**RECORDS FOR THE EXERCISE**
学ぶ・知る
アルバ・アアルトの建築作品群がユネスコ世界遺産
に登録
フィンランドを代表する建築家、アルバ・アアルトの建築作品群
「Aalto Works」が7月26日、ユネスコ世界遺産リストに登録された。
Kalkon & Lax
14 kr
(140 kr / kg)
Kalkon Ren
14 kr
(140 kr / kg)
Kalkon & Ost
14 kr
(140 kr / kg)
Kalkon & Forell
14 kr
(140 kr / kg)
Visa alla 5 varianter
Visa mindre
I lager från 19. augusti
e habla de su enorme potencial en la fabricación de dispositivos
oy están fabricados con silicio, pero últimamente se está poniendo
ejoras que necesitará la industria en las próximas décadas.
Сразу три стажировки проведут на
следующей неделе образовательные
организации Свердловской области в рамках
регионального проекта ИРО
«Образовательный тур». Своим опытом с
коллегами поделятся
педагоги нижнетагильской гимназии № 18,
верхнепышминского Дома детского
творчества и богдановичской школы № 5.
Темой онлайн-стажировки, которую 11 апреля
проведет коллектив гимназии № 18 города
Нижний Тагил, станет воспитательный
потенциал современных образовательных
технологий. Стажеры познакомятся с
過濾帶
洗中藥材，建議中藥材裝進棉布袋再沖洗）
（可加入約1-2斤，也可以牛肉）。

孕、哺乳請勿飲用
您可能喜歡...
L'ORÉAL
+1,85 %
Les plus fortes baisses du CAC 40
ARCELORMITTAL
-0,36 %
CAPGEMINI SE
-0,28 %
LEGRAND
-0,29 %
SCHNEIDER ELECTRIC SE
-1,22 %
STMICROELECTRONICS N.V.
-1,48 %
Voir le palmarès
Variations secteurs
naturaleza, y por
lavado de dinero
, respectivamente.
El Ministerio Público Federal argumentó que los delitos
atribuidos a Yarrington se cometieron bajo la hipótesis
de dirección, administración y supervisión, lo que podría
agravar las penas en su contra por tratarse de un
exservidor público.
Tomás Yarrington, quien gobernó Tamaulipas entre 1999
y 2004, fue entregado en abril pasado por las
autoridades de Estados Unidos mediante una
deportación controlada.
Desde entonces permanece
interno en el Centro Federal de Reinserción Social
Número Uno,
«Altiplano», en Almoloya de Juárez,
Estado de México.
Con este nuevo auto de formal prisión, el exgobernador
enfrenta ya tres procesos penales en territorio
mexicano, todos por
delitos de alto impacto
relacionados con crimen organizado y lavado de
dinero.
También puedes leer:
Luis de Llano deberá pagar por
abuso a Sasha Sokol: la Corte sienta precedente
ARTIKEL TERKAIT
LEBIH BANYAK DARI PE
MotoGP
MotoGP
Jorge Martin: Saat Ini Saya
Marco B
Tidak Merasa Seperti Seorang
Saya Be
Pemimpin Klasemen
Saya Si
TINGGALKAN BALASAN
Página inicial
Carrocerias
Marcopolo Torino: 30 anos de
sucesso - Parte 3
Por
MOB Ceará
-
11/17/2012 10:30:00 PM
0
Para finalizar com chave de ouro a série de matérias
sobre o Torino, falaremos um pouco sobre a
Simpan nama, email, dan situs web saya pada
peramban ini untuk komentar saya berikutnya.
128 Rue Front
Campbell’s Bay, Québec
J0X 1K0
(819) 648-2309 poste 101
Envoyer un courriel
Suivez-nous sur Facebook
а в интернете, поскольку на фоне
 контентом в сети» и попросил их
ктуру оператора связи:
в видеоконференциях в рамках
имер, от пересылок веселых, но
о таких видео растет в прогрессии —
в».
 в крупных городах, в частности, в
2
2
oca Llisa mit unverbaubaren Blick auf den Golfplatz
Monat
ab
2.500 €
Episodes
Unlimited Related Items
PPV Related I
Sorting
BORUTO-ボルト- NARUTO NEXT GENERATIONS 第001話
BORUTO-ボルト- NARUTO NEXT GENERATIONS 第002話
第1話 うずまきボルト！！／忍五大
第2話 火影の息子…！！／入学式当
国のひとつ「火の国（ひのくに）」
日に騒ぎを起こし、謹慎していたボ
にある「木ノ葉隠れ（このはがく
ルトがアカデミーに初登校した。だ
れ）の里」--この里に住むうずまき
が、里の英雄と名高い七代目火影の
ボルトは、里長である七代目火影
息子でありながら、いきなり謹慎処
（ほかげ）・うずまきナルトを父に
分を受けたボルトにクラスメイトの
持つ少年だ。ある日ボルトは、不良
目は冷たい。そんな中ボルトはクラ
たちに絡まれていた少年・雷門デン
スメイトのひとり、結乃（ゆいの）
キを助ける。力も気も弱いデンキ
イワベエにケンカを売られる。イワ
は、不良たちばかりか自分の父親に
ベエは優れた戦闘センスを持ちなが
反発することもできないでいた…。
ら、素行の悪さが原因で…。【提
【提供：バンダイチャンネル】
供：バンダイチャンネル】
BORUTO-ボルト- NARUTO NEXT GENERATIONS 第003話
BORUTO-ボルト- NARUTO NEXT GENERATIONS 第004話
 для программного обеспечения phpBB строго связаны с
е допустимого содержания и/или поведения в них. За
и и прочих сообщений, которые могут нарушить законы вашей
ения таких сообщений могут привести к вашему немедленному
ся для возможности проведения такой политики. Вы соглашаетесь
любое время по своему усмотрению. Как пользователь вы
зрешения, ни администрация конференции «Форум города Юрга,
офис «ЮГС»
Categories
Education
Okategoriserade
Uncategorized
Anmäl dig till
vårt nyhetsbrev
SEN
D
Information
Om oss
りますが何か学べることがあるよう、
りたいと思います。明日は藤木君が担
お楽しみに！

**EXERCISE DETAILS**
The complete data is to be transcribed verbatim.

**COMPLETED TASK**
学ぶ・知る
アルバ・アアルトの建築作品群がユネスコ世界遺産
に登録
フィンランドを代表する建築家、アルバ・アアルトの建築作品群
「Aalto Works」が7月26日、ユネスコ世界遺産リストに登録された。
Kalkon & Lax
14 kr
(140 kr / kg)
Kalkon Ren
14 kr
(140 kr / kg)
Kalkon & Ost
14 kr
(140 kr / kg)
Kalkon & Forell
14 kr
(140 kr / kg)
Visa alla 5 varianter
Visa mindre
I lager från 19. augusti
e habla de su enorme potencial en la fabricación de dispositivos
oy están fabricados con silicio, pero últimamente se está poniendo
ejoras que necesitará la industria en las próximas décadas.
Сразу три стажировки проведут на
следующей неделе образовательные
организации Свердловской области в рамках
регионального проекта ИРО
«Образовательный тур». Своим опытом с
коллегами поделятся
педагоги нижнетагильской гимназии № 18,
верхнепышминского Дома детского
творчества и богдановичской школы № 5.
Темой онлайн-стажировки, которую 11 апреля
проведет коллектив гимназии № 18 города
Нижний Тагил, станет воспитательный
потенциал современных образовательных
технологий. Стажеры познакомятся с
過濾帶
洗中藥材，建議中藥材裝進棉布袋再沖洗）
（可加入約1-2斤，也可以牛肉）。

孕、哺乳請勿飲用
您可能喜歡...
L'ORÉAL
+1,85 %
Les plus fortes baisses du CAC 40
ARCELORMITTAL
-0,36 %
CAPGEMINI SE
-0,28 %
LEGRAND
-0,29 %
SCHNEIDER ELECTRIC SE
-1,22 %
STMICROELECTRONICS N.V.
-1,48 %
Voir le palmarès
Variations secteurs
naturaleza, y por
lavado de dinero
, respectivamente.
El Ministerio Público Federal argumentó que los delitos
atribuidos a Yarrington se cometieron bajo la hipótesis
de dirección, administración y supervisión, lo que podría
agravar las penas en su contra por tratarse de un
exservidor público.
Tomás Yarrington, quien gobernó Tamaulipas entre 1999
y 2004, fue entregado en abril pasado por las
autoridades de Estados Unidos mediante una
deportación controlada.
Desde entonces permanece
interno en el Centro Federal de Reinserción Social
Número Uno,
«Altiplano», en Almoloya de Juárez,
Estado de México.
Con este nuevo auto de formal prisión, el exgobernador
enfrenta ya tres procesos penales en territorio
mexicano, todos por
delitos de alto impacto
relacionados con crimen organizado y lavado de
dinero.
También puedes leer:
Luis de Llano deberá pagar por
abuso a Sasha Sokol: la Corte sienta precedente
ARTIKEL TERKAIT
LEBIH BANYAK DARI PE
MotoGP
MotoGP
Jorge Martin: Saat Ini Saya
Marco B
Tidak Merasa Seperti Seorang
Saya Be
Pemimpin Klasemen
Saya Si
TINGGALKAN BALASAN
Página inicial
Carrocerias
Marcopolo Torino: 30 anos de
sucesso - Parte 3
Por
MOB Ceará
-
11/17/2012 10:30:00 PM
0
Para finalizar com chave de ouro a série de matérias
sobre o Torino, falaremos um pouco sobre a
Simpan nama, email, dan situs web saya pada
peramban ini untuk komentar saya berikutnya.
128 Rue Front
Campbell’s Bay, Québec
J0X 1K0
(819) 648-2309 poste 101
Envoyer un courriel
Suivez-nous sur Facebook
а в интернете, поскольку на фоне
 контентом в сети» и попросил их
ктуру оператора связи:
в видеоконференциях в рамках
имер, от пересылок веселых, но
о таких видео растет в прогрессии —
в».
 в крупных городах, в частности, в
2
2
oca Llisa mit unverbaubaren Blick auf den Golfplatz
Monat
ab
2.500 €
Episodes
Unlimited Related Items
PPV Related I
Sorting
BORUTO-ボルト- NARUTO NEXT GENERATIONS 第001話
BORUTO-ボルト- NARUTO NEXT GENERATIONS 第002話
第1話 うずまきボルト！！／忍五大
第2話 火影の息子…！！／入学式当
国のひとつ「火の国（ひのくに）」
日に騒ぎを起こし、謹慎していたボ
にある「木ノ葉隠れ（このはがく
ルトがアカデミーに初登校した。だ
れ）の里」--この里に住むうずまき
が、里の英雄と名高い七代目火影の
ボルトは、里長である七代目火影
息子でありながら、いきなり謹慎処
（ほかげ）・うずまきナルトを父に
分を受けたボルトにクラスメイトの
持つ少年だ。ある日ボルトは、不良
目は冷たい。そんな中ボルトはクラ
たちに絡まれていた少年・雷門デン
スメイトのひとり、結乃（ゆいの）
キを助ける。力も気も弱いデンキ
イワベエにケンカを売られる。イワ
は、不良たちばかりか自分の父親に
ベエは優れた戦闘センスを持ちなが
反発することもできないでいた…。
ら、素行の悪さが原因で…。【提
【提供：バンダイチャンネル】
供：バンダイチャンネル】
BORUTO-ボルト- NARUTO NEXT GENERATIONS 第003話
BORUTO-ボルト- NARUTO NEXT GENERATIONS 第004話
 для программного обеспечения phpBB строго связаны с
е допустимого содержания и/или поведения в них. За
и и прочих сообщений, которые могут нарушить законы вашей
ения таких сообщений могут привести к вашему немедленному
ся для возможности проведения такой политики. Вы соглашаетесь
любое время по своему усмотрению. Как пользователь вы
зрешения, ни администрация конференции «Форум города Юрга,
офис «ЮГС»
Categories
Education
Okategoriserade
Uncategorized
Anmäl dig till
vårt nyhetsbrev
SEN
D
Information
Om oss
りますが何か学べることがあるよう、
りたいと思います。明日は藤木君が担
お楽しみに！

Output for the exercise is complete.